I always take my phone with me boarding, for music and co-ordinating people.

Inside jacket pocket, no case.


----------



## oneshot (Oct 8, 2010)

Riley212 said:


> if you hit a tree or a rock or a rail on your phone it could save your life
> 
> other than that it will be fine


Sometimes I carry mine in my chest jacket pocket when I think I might get in to some Gun battles.. better to take one in the phone than the heart I say.


----------



## Donutz (May 12, 2010)

oneshot said:


> i put my phone in a ziplock bag inside of a good water tight pocket on my pants.. s'all good


I have a Galaxy as well, and I also use a ziplock. If you use the sandwich bags (as opposed to the freezer bags) you can actually control your phone _and_ have a conversation without taking it out of the bag.

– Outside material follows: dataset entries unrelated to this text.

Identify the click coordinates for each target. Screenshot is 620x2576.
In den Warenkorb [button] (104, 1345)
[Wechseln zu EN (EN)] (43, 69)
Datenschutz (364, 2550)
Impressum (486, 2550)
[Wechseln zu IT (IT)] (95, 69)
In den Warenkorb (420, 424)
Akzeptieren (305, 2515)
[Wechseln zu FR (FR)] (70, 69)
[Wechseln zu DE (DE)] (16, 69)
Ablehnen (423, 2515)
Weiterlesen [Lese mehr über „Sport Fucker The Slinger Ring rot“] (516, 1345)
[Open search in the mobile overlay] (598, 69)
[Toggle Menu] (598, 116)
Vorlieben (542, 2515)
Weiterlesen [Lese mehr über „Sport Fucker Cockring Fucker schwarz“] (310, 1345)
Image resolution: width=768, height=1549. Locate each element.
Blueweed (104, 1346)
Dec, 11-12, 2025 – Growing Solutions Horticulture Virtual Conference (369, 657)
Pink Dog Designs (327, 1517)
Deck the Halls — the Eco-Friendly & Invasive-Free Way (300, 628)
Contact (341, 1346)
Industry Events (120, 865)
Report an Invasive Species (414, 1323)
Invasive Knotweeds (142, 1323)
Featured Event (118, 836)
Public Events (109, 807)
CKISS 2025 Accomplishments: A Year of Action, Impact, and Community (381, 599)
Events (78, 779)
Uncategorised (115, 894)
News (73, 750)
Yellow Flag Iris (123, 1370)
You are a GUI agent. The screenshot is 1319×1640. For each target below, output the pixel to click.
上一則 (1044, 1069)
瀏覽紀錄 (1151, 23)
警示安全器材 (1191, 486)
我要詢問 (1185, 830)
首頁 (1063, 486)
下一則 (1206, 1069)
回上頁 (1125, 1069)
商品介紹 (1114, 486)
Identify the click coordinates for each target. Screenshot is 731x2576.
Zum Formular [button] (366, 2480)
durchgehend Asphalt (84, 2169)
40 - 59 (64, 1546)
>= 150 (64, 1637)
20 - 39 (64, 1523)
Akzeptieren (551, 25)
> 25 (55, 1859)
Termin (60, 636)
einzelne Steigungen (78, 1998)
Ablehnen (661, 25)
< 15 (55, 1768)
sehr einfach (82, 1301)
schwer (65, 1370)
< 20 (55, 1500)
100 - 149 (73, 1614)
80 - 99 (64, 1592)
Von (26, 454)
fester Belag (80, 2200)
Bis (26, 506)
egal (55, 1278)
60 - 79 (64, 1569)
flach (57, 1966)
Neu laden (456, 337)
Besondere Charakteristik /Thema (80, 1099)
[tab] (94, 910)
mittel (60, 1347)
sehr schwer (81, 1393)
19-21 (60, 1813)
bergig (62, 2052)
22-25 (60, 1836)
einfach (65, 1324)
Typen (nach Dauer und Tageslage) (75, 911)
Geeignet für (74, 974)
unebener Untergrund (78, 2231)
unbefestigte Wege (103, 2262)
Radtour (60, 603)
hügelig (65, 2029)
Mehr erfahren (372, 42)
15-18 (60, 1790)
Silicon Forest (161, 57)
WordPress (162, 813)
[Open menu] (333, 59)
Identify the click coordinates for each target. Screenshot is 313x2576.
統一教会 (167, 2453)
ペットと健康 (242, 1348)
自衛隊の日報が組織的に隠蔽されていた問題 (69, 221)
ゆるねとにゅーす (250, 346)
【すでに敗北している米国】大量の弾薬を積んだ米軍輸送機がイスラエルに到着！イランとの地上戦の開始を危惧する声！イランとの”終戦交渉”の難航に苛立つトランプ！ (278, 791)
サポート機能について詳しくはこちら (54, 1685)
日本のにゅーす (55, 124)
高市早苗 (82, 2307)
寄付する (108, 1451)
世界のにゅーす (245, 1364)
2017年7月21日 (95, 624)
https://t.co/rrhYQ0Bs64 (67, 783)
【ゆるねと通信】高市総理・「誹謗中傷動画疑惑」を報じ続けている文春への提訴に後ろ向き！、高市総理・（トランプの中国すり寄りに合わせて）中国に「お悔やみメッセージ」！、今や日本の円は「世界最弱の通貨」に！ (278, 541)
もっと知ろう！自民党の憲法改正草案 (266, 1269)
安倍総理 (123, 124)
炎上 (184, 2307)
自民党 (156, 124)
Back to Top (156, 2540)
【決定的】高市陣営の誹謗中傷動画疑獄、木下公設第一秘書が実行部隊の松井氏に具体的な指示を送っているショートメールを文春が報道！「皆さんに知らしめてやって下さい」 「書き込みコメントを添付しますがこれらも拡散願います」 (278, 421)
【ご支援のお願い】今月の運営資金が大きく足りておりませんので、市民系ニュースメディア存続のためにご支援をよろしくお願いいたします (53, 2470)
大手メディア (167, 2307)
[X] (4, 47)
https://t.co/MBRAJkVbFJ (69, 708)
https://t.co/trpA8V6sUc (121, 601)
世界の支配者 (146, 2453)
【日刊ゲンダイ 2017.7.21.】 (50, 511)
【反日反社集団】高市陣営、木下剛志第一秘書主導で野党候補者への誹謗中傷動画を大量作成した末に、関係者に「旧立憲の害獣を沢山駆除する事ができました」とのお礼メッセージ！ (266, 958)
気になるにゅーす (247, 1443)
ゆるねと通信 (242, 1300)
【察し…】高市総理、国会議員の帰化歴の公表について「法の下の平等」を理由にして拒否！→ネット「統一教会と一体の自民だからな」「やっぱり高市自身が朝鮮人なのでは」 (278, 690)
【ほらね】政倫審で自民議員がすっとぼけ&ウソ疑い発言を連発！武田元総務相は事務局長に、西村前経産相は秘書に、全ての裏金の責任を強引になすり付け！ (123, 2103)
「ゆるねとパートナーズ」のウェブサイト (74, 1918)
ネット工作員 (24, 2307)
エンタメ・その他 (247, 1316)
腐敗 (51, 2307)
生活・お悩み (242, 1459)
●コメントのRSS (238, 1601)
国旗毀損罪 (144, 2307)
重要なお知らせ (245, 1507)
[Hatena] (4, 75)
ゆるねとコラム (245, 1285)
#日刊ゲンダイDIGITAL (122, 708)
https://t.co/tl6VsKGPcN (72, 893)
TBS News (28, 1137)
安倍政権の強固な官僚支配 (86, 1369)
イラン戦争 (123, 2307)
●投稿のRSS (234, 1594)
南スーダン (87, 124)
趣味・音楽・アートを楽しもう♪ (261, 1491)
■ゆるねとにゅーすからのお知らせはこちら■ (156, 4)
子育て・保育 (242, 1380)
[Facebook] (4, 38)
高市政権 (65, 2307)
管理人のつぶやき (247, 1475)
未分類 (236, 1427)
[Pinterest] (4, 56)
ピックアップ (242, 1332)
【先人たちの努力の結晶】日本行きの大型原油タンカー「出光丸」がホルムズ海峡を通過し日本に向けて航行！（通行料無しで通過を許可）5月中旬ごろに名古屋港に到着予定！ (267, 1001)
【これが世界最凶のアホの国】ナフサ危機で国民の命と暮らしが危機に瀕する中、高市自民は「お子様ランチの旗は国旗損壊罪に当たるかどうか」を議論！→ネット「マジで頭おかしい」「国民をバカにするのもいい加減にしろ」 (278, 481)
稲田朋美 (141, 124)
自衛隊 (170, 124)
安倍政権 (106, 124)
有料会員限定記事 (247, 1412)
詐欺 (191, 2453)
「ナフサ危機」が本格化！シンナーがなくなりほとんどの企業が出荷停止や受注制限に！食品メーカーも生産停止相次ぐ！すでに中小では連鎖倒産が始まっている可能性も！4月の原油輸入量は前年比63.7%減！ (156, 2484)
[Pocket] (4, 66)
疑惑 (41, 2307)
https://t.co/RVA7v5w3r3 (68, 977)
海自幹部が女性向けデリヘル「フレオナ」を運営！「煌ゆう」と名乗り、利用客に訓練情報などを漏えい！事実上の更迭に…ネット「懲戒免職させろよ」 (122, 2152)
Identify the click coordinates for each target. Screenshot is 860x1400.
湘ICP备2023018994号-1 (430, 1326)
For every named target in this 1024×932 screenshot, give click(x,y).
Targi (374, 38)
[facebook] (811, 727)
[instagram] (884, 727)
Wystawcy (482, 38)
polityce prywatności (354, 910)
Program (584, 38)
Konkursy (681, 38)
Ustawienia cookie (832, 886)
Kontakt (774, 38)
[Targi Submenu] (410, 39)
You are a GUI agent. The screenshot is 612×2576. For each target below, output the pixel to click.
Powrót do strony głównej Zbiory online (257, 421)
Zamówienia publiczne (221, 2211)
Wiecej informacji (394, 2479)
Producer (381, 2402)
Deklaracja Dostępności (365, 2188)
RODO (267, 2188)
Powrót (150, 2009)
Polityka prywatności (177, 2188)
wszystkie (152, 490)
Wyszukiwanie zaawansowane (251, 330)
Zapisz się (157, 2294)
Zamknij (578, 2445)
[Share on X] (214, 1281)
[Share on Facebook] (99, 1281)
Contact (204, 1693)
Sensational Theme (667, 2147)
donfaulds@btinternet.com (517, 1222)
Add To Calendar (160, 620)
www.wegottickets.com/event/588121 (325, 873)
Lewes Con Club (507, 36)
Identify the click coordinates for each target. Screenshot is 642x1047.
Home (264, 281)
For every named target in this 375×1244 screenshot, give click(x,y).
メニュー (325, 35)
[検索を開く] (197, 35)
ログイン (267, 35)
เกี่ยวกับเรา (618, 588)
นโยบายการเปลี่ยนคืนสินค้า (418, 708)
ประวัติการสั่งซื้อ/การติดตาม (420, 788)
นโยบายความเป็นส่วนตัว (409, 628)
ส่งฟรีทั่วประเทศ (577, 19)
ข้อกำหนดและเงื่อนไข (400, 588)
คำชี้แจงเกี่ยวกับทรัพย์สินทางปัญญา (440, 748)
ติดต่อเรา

I also have a case for my phone, so I don't know about durability if you hug a tree at speed...


----------



## moondoggy (Nov 28, 2011)

Carry mine for boarding as well for tunes. It can also be used for emergencies situations as well. I have an Otterbox for the phone so it can take a bit of a beating and adds some waterproofing as well.


----------



## CheeseForSteeze (May 11, 2011)

I just got a Galaxy S2 and I just swap my sim card into my old 3GS. I destroyed the glass on my 3GS in Keystone this year on a rail, so it can be broken. I even had it in an otterbox.

And otterbox + 3GS is my typical setup.


----------



## Tech420 (Jul 1, 2011)

I always have my phone with me, but the cold will DRAIN THE SHIT out of your battery.


----------



## Ryan_T (Oct 18, 2011)

If you keep it close to your body (chest pocket), it should be fine. I use an iPhone for music all day - after 7 hours, typically I left the hill with ~91% battery.


----------